The beautiful losers chronicled here lack the hard shell of self-protectiveness of Monroe Stahr, the studio chief (based on Irving Thalberg) whom Fitzgerald portrayed in The Last Tycoon—or for that matter, the armor of Didion, and her late husband and co-screenwriter, John Gregory Dunne. Swimming with sharks is not for the faint of heart.

He celebrates the hard-won survival of McGuane, from the early days when he was in vogue as a cocaine cowboy of the Key West (and Montana) literary mafia, to his current more elegiac, less ostentatiously hip, fiction. Like Frost’s “Oven Bird,’’ at this late date, “The question that he frames in all but words is what to make of a diminished thing.’’

Other figures also refuse to ride the merry go round of fame and fortune. Tuesday Weld, a child star turned memorable character actress in films like Michael Mann’s Thief, Play as It Lays (the Didion theme is a sub-motif here like Proust’s fictional Vinteuil Sonata, carrying emotional weight), Once Upon a Time in America, and Pretty Poison, rejects the trappings of success.

“It takes energy to be a fuckup,’’ Specktor writes. “I’ve learned this myself.”

A portrait of the late singer/songwriter Warren Zevon details a different kind of self-destruction. Zevon pined for the bright lights, but only reached broad commercial exposure with the quasi-novelty tune “Werewolves of London.’’ Perhaps the fact that he was “a drunk, a violent and abusive alcoholic,’’ as recounted by friends and foes alike—including his ex-wife Crystal Zevon in her (remarkably forgiving) memoir—stood in the way. But this is not just the grist for a Behind the Music episode—in a synchronistic quirk of fate, Specktor’s upstairs neighbor, who used to go out with Zevon, describes him in less magniloquent terms. “For her, he was just a crummy boyfriend,’’ he writes.

The other snapshots here are equally adept, combining melancholy with the saving graces of humor and hard-won perspective. Perhaps surprisingly, Specktor’s final tribute is to Renata Adler, the novelist and former New York Times film critic, who is as resolute an East Coast figure (based at her home in Connecticut) as the others are die-hard Angelenos. She, too, has fallen off the radar after the early success of her cult novel, Speedboat.

Specktor theorizes that her career suffered after Adler published a famous takedown of Pauline Kael’s work in The New York Review of Books. Maybe.
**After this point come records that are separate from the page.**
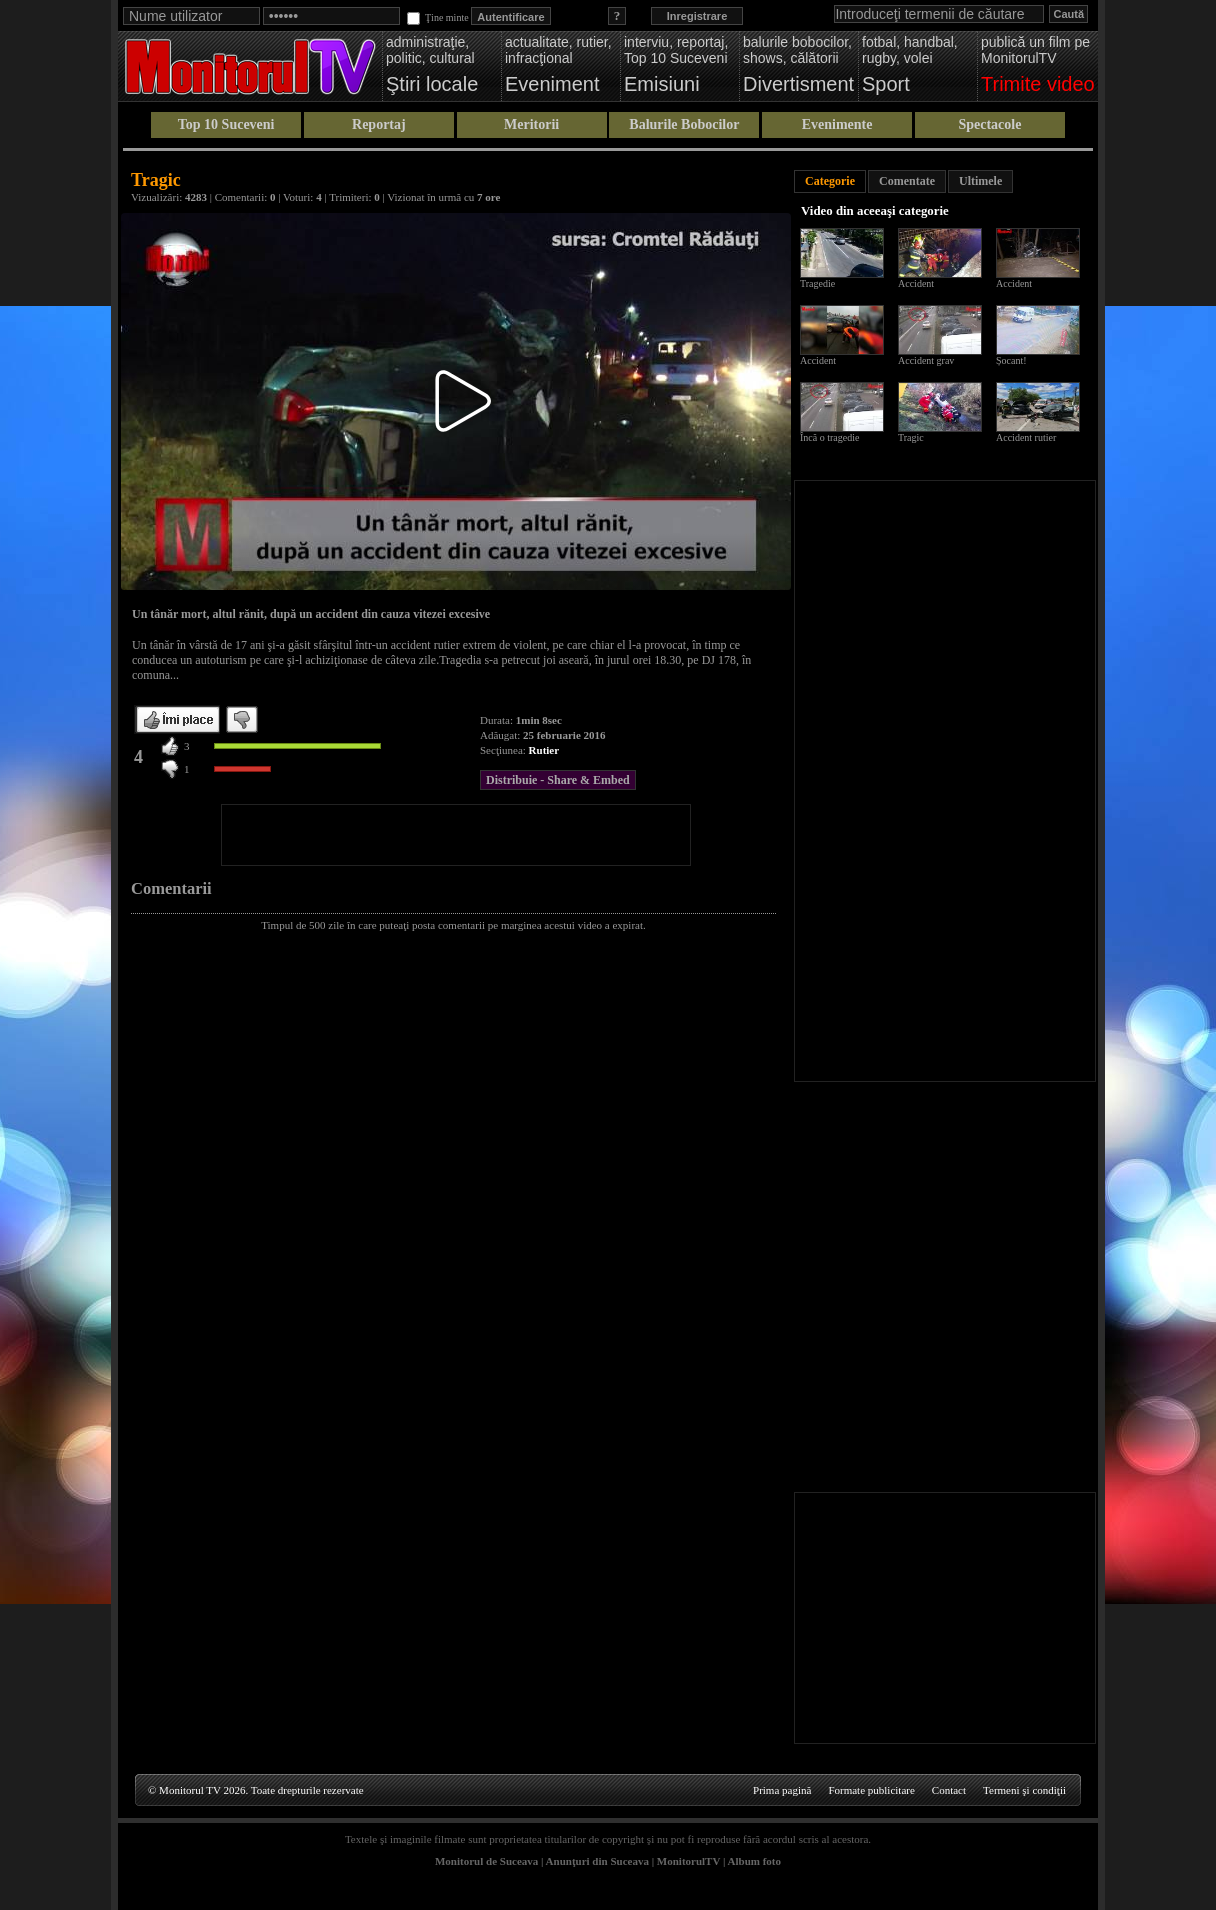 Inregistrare (697, 16)
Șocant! (1011, 360)
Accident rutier (1026, 437)
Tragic (911, 437)
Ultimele (980, 181)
But, like Weld, she seems like someone who is more comfortable away from the spotlight. (Never mind that her critique of Kael’s work as “without interruption, worthless,’’ as the author notes, is an example of the hyperbolic rhetoric she objects  to.)

There’s a sweetness to this homage, though. Specktor and Adler are friends, and he includes a photograph taken, not of the author’s face, but of her elbow, at the restaurant where they are dining. It’s also, perhaps, a nod to a kind of literary life that is as far from movie studios and Malibu as it’s possible to get. It’s the life the author once wished for, an irretrievable past, like Gatsby’s green light, of gatherings at the Algonquin and inhabiting a polite society that has a lot more in common with Edith Wharton than Jerry Bruckheimer.

He brings home the commonality of the East-West dichotomy, as fictional a construct as any other, with an epigraph from Seymour Krim, the New York literary boho who took an overdose of barbiturates in his Greenwich Village apartment in 1989. “One life was never quite enough for what I had in mind,’’ Krim wrote, in the fittingly titled essay, “For My Brothers and Sisters in the Failure Business.’’ (He and Lew Welch may have had more to communicate to each other, and the world, than what’s first apparent.)

The accidents of geography and perceived literary respectability aside, I’m glad Matthew Specktor is still based in Los Angeles. There’s lots of living, and stories still to tell, from there.